Bijvoorbeeld: [Visitekaartjes per set] = 10 en [Sets per rij] = 10. Er worden nu 100 visitekaartjes afgedrukt voor elke rij van de gegevensbron.

Procedure

  1. Selecteer een product van het type Bundel (dat vooraf moet worden gemaakt door de beheerder). De bundel moet minimaal één opdracht van het type Document met variabele gegevens bevatten.
  2. De systeembeheerder bepaalt of u een gegevensbron kunt selecteren of handmatige invoer voor het product moet opgeven.
    • Selecteer de [Gegevensbron]

      1. Klik op de knop [Bladeren].

      2. Blader naar het gegevensbronbestand en klik op [Openen].

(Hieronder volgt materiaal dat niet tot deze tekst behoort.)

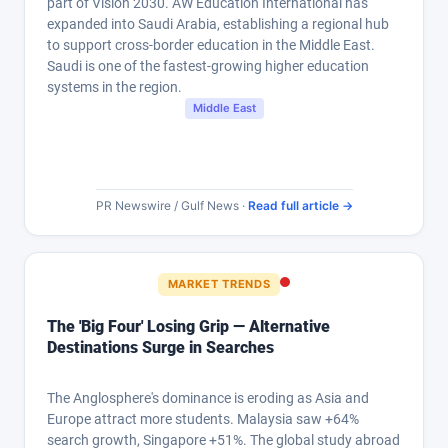
part of Vision 2030. AW Education International has
expanded into Saudi Arabia, establishing a regional hub
to support cross-border education in the Middle East.
Saudi is one of the fastest-growing higher education
systems in the region.
Middle East
PR Newswire / Gulf News ·
Read full article →
MARKET TRENDS
The 'Big Four' Losing Grip — Alternative
Destinations Surge in Searches
The Anglosphere's dominance is eroding as Asia and
Europe attract more students. Malaysia saw +64%
search growth, Singapore +51%. The global study abroad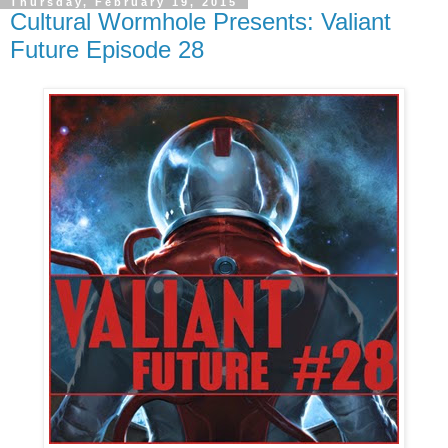
Thursday, February 19, 2015
Cultural Wormhole Presents: Valiant
Future Episode 28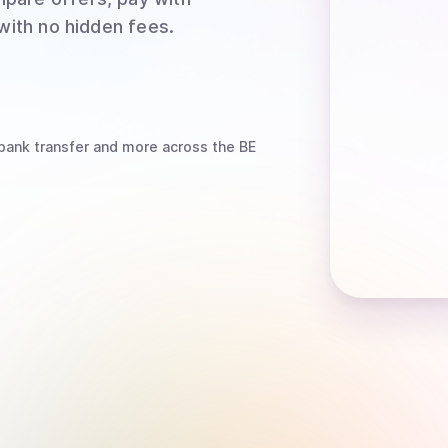
 with no hidden fees.
bank transfer
and more
across the BE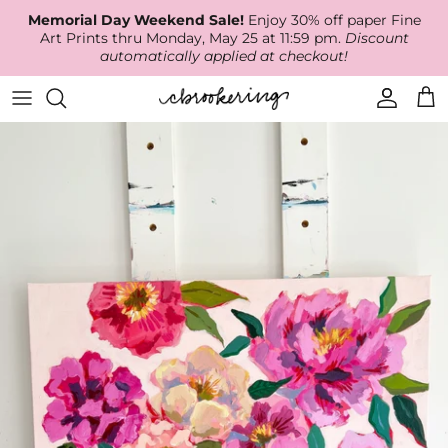
Skip
Memorial Day Weekend Sale!
Enjoy 30% off paper Fine
to
Art Prints thru Monday, May 25 at 11:59 pm.
Discount
content
automatically applied at checkout!
Available Work
The Print Shop
Wallpaper
Online Classes
About
RECENT WORK
Canvas Prints
Fabric by the Yard
Podcast
Artist Bio
ARCHIVES
Best Sellers
Blog
Animal Prints
Contact Us
Ballerina Prints
Coastal Prints
Floral Prints
Mountain Prints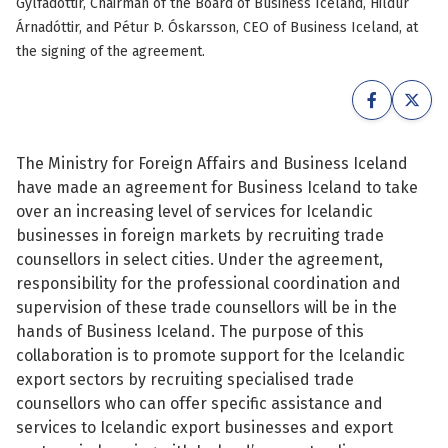
Gylfadóttir, Chairman of the Board of Business Iceland, Hildur
See su
Árnadóttir, and Pétur Þ. Óskarsson, CEO of Business Iceland, at
See su
the signing of the agreement.
See su
See su
See su
See su
The Ministry for Foreign Affairs and Business Iceland
See su
See su
have made an agreement for Business Iceland to take
over an increasing level of services for Icelandic
See su
businesses in foreign markets by recruiting trade
See su
counsellors in select cities. Under the agreement,
responsibility for the professional coordination and
See su
supervision of these trade counsellors will be in the
See su
hands of Business Iceland. The purpose of this
collaboration is to promote support for the Icelandic
See su
export sectors by recruiting specialised trade
counsellors who can offer specific assistance and
services to Icelandic export businesses and export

        De volgende typen gegevensbronnen worden ondersteund: *.accdb, *.mdb, *.xlsx, *.xls en *.csv. Met een wachtwoord beveiligde gegevensbronnen van het type *.xlsx, *.xls en *.csv worden niet ondersteund. Door de toepassing wordt gecontroleerd of de gegevensbron geldig is voor het VDP-document. Er wordt een foutbericht weergegeven wanneer de gegevensbron incompatibele veldtype(n) bevat en/of verplichte velden ontbreken.

      3. Geef op welke tabel of welk blad van de gegevensbron moet worden gebruikt.

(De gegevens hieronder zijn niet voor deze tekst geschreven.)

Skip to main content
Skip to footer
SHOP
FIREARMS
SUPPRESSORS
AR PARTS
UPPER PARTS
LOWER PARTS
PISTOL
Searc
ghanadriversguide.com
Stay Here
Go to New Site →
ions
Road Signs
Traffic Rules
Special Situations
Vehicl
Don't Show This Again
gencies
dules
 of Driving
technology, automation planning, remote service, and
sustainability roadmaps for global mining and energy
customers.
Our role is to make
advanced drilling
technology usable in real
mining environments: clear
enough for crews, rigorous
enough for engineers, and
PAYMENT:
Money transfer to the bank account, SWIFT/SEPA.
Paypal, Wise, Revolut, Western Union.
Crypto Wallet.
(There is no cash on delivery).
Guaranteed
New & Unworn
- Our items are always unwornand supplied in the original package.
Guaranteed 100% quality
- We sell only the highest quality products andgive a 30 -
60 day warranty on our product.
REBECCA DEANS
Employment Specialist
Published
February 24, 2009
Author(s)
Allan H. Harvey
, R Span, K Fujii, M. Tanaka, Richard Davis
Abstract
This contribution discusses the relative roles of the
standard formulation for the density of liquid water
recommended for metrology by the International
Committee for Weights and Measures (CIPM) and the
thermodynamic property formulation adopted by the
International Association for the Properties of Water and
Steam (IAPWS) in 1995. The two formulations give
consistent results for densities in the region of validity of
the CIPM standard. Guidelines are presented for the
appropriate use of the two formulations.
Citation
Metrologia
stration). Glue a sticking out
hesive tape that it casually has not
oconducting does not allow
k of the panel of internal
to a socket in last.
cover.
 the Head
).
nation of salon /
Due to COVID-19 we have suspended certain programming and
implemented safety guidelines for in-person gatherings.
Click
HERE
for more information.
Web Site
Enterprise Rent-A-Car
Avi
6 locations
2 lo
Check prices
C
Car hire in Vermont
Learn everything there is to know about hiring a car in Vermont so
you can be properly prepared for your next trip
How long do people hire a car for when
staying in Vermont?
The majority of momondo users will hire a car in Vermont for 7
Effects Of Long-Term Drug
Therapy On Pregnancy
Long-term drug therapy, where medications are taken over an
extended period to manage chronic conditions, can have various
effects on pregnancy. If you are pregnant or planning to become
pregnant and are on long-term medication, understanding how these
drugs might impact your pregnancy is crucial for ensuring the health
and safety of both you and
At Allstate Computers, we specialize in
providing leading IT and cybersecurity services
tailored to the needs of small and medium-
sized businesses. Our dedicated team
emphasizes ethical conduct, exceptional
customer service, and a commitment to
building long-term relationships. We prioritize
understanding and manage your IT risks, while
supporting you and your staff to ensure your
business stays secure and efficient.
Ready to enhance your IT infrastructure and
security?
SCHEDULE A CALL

        Als het gegevensbrontype *.xls of *.xlsx is, moet u de juiste spreadsheet opgeven.

        Als het gegevensbrontype *.csv of *.txt is, moet u de waarde voor [Tekstscheidingsteken] opgeven. Desgewenst kunt u de optie [Tekstscheidingsteken] instellen. Bijvoorbeeld: 'veld1';'veld2';'veld3', waarbij:

        • " is ingesteld als [Tekstscheidingsteken]
        • ; is ingesteld als [Tekstscheidingsteken]
      4. De rijen in de gegevensbron worden toegepast op de bundel en VDP met [Vast document].

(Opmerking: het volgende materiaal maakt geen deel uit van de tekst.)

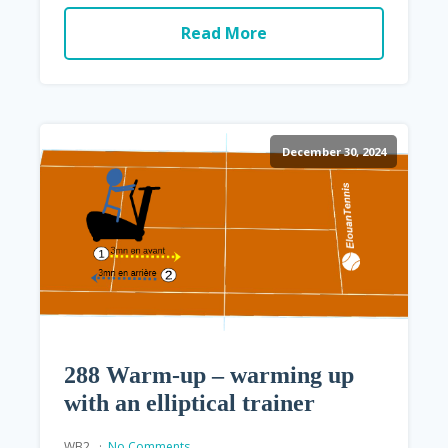
Read More
December 30, 2024
288 Warm-up – warming up
with an elliptical trainer
WB2
No Comments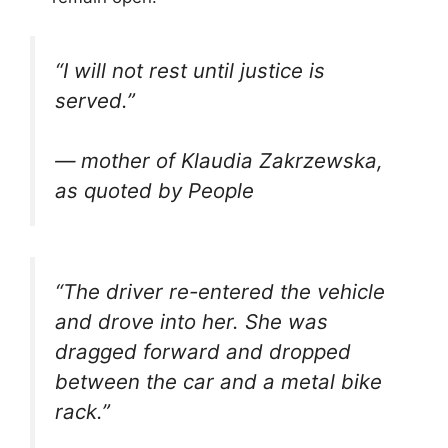
“I will not rest until justice is
served.”
— mother of Klaudia Zakrzewska,
as quoted by People
“The driver re-entered the vehicle
and drove into her. She was
dragged forward and dropped
between the car and a metal bike
rack.”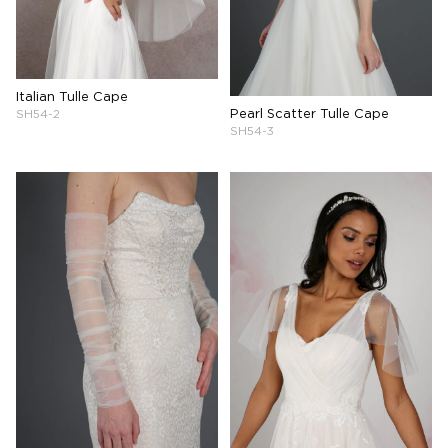
Italian Tulle Cape
Pearl Scatter Tulle Cape
SH54-2
SH54-3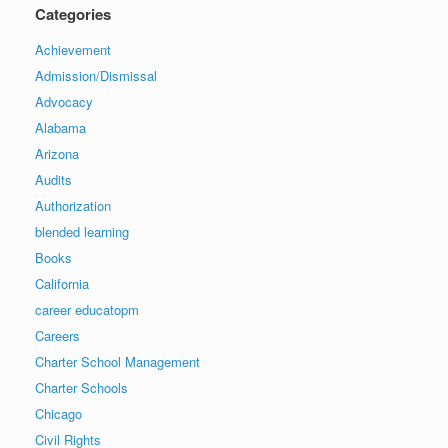
Categories
Achievement
Admission/Dismissal
Advocacy
Alabama
Arizona
Audits
Authorization
blended learning
Books
California
career educatopm
Careers
Charter School Management
Charter Schools
Chicago
Civil Rights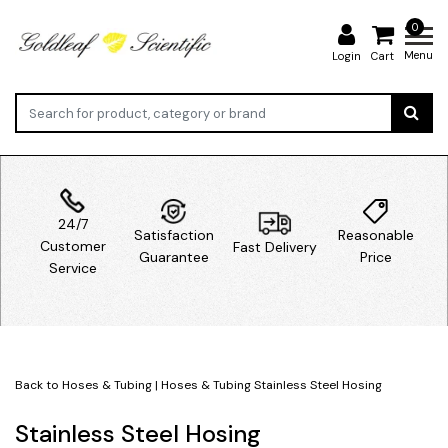
0
Menu
Login
Cart
24/7
Satisfaction
Reasonable
Customer
Fast Delivery
Guarantee
Price
Service
Back to Hoses & Tubing
|
Hoses & Tubing
Stainless Steel Hosing
Stainless Steel Hosing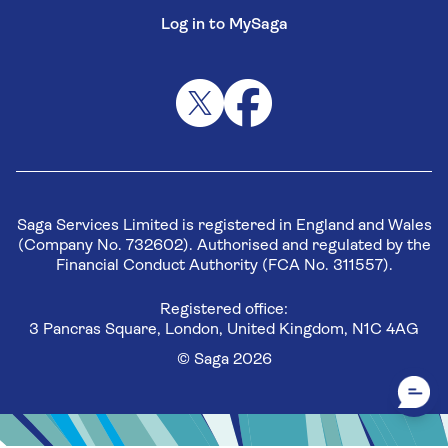
Log in to MySaga
Saga Services Limited is registered in England and Wales
(Company No. 732602). Authorised and regulated by the
Financial Conduct Authority (FCA No. 311557).
Registered office:
3 Pancras Square, London, United Kingdom, N1C 4AG
© Saga 2026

  3. U moet de afbeeldingen selecteren als het product [Kit] een [VDP-document] met afbeeldingskaders bevat. U kunt afzonderlijke afbeeldingen of een zipbestand met afbeeldingen selecteren.
    • Het ZIP-bestand selecteren

      1. Klik op de knop [Bladeren]. Selecteer [Digitaal bestand].

      2. Blader naar het ZIP-bestand dat de afbeeldingen bevat. U kunt BMP-, GIF-, TIFF-, TIF-, JPEG-, JPG-, PNG- en EPS-afbeeldingen toevoegen.

      3. Klik op [Openen].

        Het bestand wordt uitgepakt en de hoofdmap van de afbeeldingen wordt toegepast op het relatieve pad van elk afbeeldingskader in de gegevensbron.

        OPMERKING

        De gegevensbron moet een relatief pad naar elk afbeeldingskader bevatten. U kunt de order niet verzenden wanneer de gegevensbron absolute paden bevat.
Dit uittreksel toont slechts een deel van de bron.